I wanted to play outside the house, with minimal supplies, planning, or commitment. So I had to change my approach. I looked for games that met my needs: mechanics everyone could learn in one session, but were still strong enough to bring structure and keep this from being make believe; scenarios we could jump into without an extra session for planning or character creation; no piles of dice or sheafs of paper or GM screen; no commitment past the first session.
I figured out how to play RPGs in any setting, with minimal supplies, planning, or commitment. I got to play RPGs for the first time in months. I ran two sessions in two weeks, with zero emails or Doodles. One session with my experienced friends, and one with four Lifehacker staffers who had never played an RPG. Both games were a hit. Here’s how you can run your own.
Play a One-Shot
If you and your friends are too busy to run an extended campaign, you’ve probably already tried a one-shot. Because everyone is less invested, they can whip up characters faster and start in the middle of the action. Everyone, including the GM running the game, is motivated to get less bogged down in side quests or negotiations or foreshadowing visions. Because you start fresh each time, you don’t have to keep track of possessions and levels and skills.
This style is great for casual play, when you have no standing date for games, and when you’re playing out and about. You could start a three-year campaign with deep character development, but I’d advise starting with a few one-shots, until one feels fun enough to keep playing.
A lot of RPGs are overpowered for a one-shot—when you need to wrap up the story in two hours, every minute you spend looking up weapon damage feels wasted. But if you’re already familiar with a ruleset, you can choose to follow only the basics. Dungeon Crawl Classics has one of these built in: a DCC campaign traditionally starts with a “zero-level funnel,” in which each player controls multiple unskilled peasants, most of whom die by the end. That’s a great one-shot on its own. Character creation is minimal, players have few stats to look up, and all the characters are equally suited to the task. (The GM still has a lot of characters to keep track of, and a lot of dice to roll.)

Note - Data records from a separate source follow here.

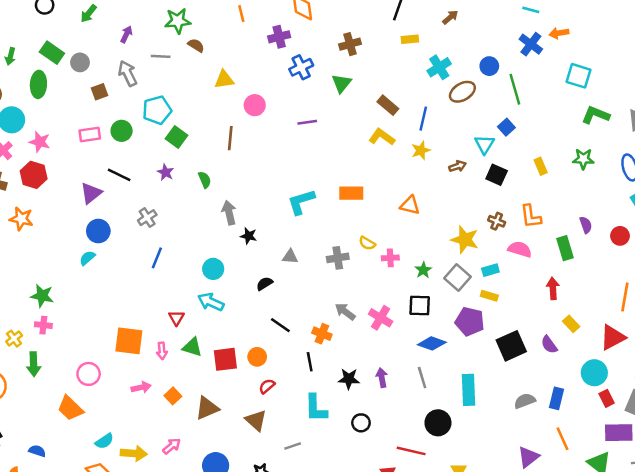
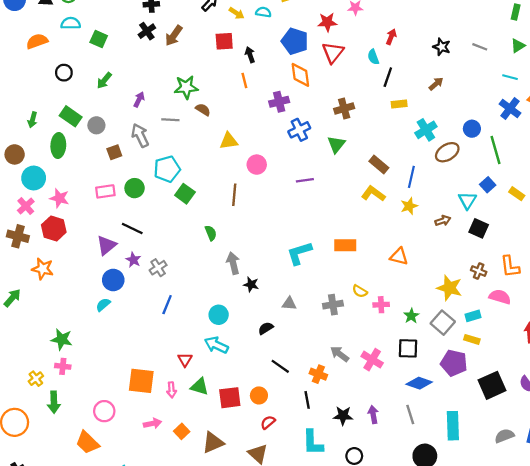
yellow rectangle: (541, 166) -> (517, 194), moved, turned -32
purple star: (166, 172) -> (133, 260), moved

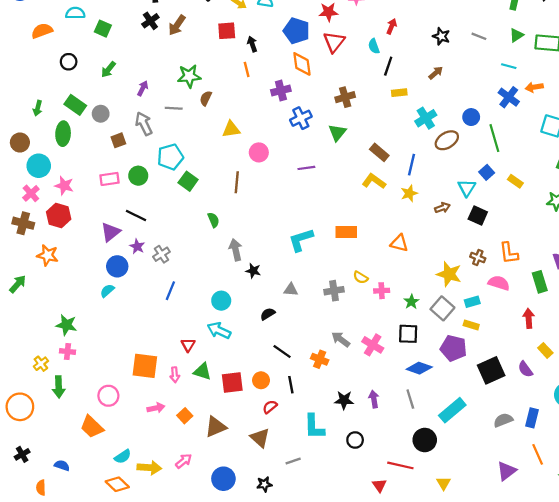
brown semicircle: (203, 110) -> (206, 98), turned -96
black line: (307, 400) -> (291, 385), moved
cyan rectangle: (453, 426) -> (452, 410), turned 52

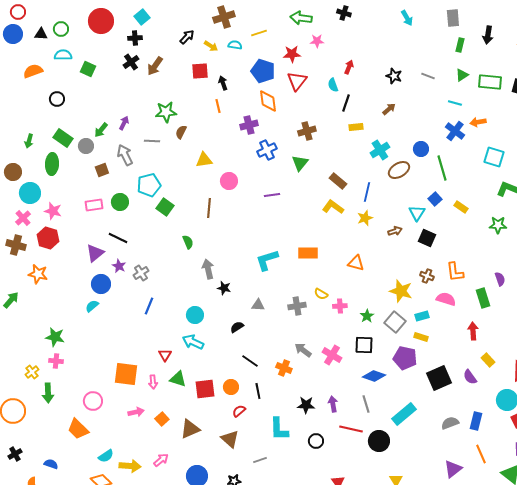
green arrow: (108, 69) -> (101, 130), moved
red line: (400, 465) -> (351, 429), moved

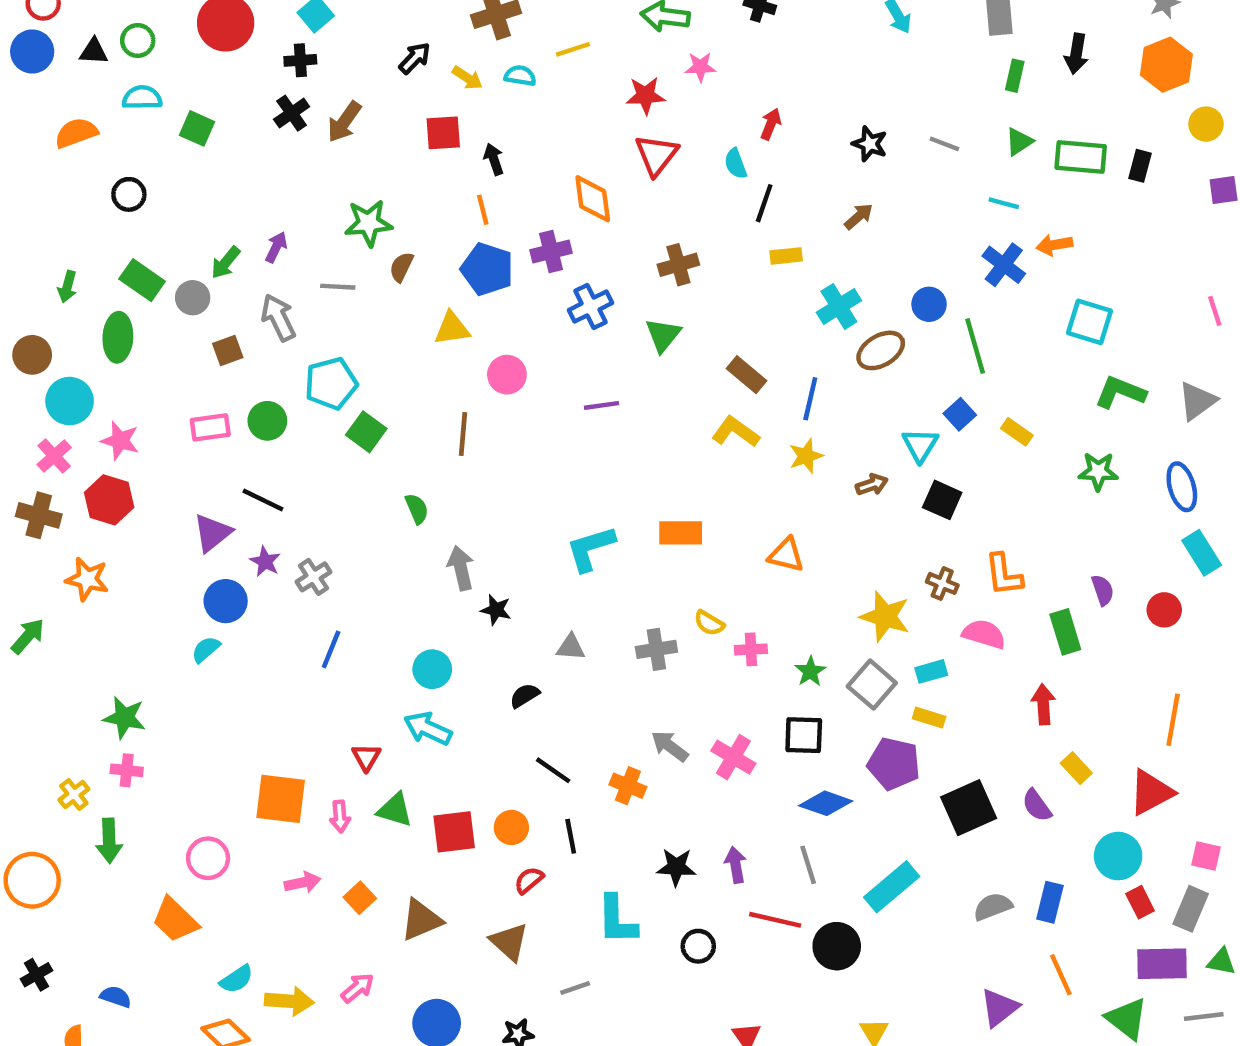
blue pentagon: (263, 71) -> (487, 269), moved

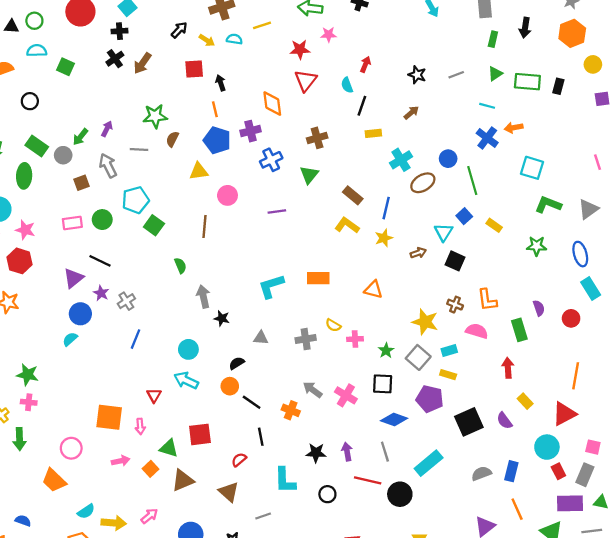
gray line: (944, 144) -> (456, 75), turned -42
green triangle: (395, 810) -> (169, 448), moved
orange circle: (511, 827) -> (230, 386), moved

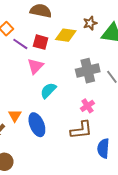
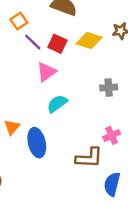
gray cross: (88, 71) -> (109, 87), size x0.6
pink cross: (87, 106) -> (112, 135), moved

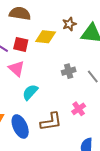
pink triangle: (46, 72) -> (16, 69), turned -30
brown L-shape: (89, 158) -> (51, 122), moved

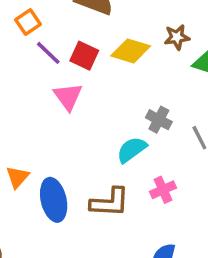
gray cross: (69, 71) -> (159, 120), turned 32
cyan semicircle: (30, 92) -> (132, 150), moved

Game developer John Harper, creator of the popular one-page RPG Lasers & Feelings and the three-page Dungeon World spinoff World of Dungeons, loves complex games. His favorite game, he tells me in an interview, is The Burning Wheel. “It’s one of the rare games where the more work you put in as a player, the more you get out of it.” How much work? He says he really started sucking the marrow around the thirtieth or fortieth play session. But his usual gaming group also liked to play out at a bar. “It felt weird to be at the bar and have a very intense role-play scene.” So they’d play more “punchy, adventurey things,” often pausing the game to chat, switching back and forth. It helped to have a focused mission instead of a grand plot. One of his favorite games for this kind of play is the 48-page Into the Odd, a gothic game where each character has only three stats, and where a session can run about two hours. The group also played Dungeon World and Apocalypse World.
Use a One-Page RPG
In a casual setting, you want a game that’s mentally and physically smaller. Mentally, you want fewer rules to learn, fewer specifics to choose for your character before you start playing. You want to make decisions fast, and you want the GM to keep up. The more you can rely on imagination and cooperation, the less you have to rely on a sourcebook.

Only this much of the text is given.